(Saved data entries)
________________________
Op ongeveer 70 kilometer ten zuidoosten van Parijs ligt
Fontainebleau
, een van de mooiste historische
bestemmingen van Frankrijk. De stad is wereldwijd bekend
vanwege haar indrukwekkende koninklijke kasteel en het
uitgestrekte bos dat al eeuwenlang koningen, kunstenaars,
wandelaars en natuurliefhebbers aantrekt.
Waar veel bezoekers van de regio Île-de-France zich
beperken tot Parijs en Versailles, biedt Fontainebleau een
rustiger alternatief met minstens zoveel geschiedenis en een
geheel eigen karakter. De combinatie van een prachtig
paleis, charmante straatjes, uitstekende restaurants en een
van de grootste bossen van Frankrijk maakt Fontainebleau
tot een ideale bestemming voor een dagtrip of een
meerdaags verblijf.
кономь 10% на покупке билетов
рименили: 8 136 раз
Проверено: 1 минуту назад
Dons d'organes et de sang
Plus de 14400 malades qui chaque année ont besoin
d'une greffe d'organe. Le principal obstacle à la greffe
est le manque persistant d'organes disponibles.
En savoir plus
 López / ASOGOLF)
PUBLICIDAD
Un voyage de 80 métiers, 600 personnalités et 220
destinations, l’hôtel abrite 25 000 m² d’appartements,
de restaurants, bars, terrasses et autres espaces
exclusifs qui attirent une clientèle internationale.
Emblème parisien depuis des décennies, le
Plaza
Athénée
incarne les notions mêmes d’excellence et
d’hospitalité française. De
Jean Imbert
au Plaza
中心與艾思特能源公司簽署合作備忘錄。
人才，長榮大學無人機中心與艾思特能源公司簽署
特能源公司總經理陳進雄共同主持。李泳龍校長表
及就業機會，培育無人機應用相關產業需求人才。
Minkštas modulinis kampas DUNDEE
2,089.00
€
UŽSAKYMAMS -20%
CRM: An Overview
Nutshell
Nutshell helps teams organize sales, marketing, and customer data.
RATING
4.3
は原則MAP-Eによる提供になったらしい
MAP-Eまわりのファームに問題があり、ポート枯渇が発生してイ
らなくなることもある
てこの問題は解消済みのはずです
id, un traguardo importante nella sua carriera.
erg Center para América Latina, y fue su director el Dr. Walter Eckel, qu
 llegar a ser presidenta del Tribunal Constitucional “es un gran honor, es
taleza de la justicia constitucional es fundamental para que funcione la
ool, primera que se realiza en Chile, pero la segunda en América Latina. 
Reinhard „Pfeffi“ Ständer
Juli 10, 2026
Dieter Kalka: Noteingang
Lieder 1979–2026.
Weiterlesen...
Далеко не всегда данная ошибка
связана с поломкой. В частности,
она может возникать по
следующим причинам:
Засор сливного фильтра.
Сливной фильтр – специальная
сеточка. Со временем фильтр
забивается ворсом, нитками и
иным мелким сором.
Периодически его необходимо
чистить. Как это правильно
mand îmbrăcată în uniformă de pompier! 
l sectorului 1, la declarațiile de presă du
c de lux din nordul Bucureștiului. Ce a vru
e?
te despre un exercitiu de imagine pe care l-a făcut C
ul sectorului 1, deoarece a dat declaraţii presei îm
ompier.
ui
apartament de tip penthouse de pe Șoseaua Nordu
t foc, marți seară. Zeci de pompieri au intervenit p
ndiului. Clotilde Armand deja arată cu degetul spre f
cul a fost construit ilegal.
________________________
Exercise details
Only the lines above from the one with "Проверено: 1 минуту назад" up to and including the one with "Сливной фильтр – специальная" should be repeated, exactly as written.

Response to the exercise
Проверено: 1 минуту назад
Dons d'organes et de sang
Plus de 14400 malades qui chaque année ont besoin
d'une greffe d'organe. Le principal obstacle à la greffe
est le manque persistant d'organes disponibles.
En savoir plus
 López / ASOGOLF)
PUBLICIDAD
Un voyage de 80 métiers, 600 personnalités et 220
destinations, l’hôtel abrite 25 000 m² d’appartements,
de restaurants, bars, terrasses et autres espaces
exclusifs qui attirent une clientèle internationale.
Emblème parisien depuis des décennies, le
Plaza
Athénée
incarne les notions mêmes d’excellence et
d’hospitalité française. De
Jean Imbert
au Plaza
中心與艾思特能源公司簽署合作備忘錄。
人才，長榮大學無人機中心與艾思特能源公司簽署
特能源公司總經理陳進雄共同主持。李泳龍校長表
及就業機會，培育無人機應用相關產業需求人才。
Minkštas modulinis kampas DUNDEE
2,089.00
€
UŽSAKYMAMS -20%
CRM: An Overview
Nutshell
Nutshell helps teams organize sales, marketing, and customer data.
RATING
4.3
は原則MAP-Eによる提供になったらしい
MAP-Eまわりのファームに問題があり、ポート枯渇が発生してイ
らなくなることもある
てこの問題は解消済みのはずです
id, un traguardo importante nella sua carriera.
erg Center para América Latina, y fue su director el Dr. Walter Eckel, qu
 llegar a ser presidenta del Tribunal Constitucional “es un gran honor, es
taleza de la justicia constitucional es fundamental para que funcione la
ool, primera que se realiza en Chile, pero la segunda en América Latina. 
Reinhard „Pfeffi“ Ständer
Juli 10, 2026
Dieter Kalka: Noteingang
Lieder 1979–2026.
Weiterlesen...
Далеко не всегда данная ошибка
связана с поломкой. В частности,
она может возникать по
следующим причинам:
Засор сливного фильтра.
Сливной фильтр – специальная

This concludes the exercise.